Policjant poinformował, że w trakcie akcji zatrzymano cztery osoby. Wśród zatrzymanych był 35-letni Hubert K., uważany przez śledczych za pomysłodawcę przestępstwa, oraz 32-letni Michał S., który miał pomagać 35-latkowi w wymuszeniu rozbójniczym. Podczas zatrzymania funkcjonariusze przeszukali między innymi pojazd oraz miejsca pobytu użytkowane przez podejrzanych.
„Śledczy będą teraz dokładnie wyjaśniać wszystkie okoliczności sprawy” – zaznaczył mł. asp. Paweł Żukiewicz.
Zatrzymani zostali doprowadzeni do Prokuratury Okręgowej w Warszawie, która nadzoruje śledztwo w sprawie wymuszenia rozbójniczego.

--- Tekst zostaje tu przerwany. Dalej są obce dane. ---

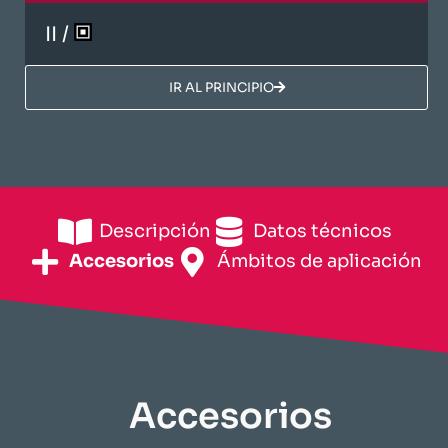
II /
​IR AL PRINCIPIO​
Descripción
​Datos técnicos​
Accesorios
​Ámbitos de aplicación​
Accesorios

„Prokurator przedstawił podejrzanemu Hubertowi K. zarzut wymuszenia rozbójniczego, zaś Michał S. usłyszał zarzut udzielenia pomocy przy wymuszeniu rozbójniczym” – poinformowała rzeczniczka Prokuratury Krajowej Ewa Bialik.
Sąd zdecydował o tymczasowym aresztowaniu Huberta K. na trzy miesiące, natomiast Michał S. został objęty dozorem policji. Trzeci z zatrzymanych usłyszał zarzut fałszowania dokumentów, a ostatni po przesłuchaniu został zwolniony do domu.
Za zarzucane przestępstwo Hubertowi K. i Michałowi S. może grozić do 10 lat więzienia.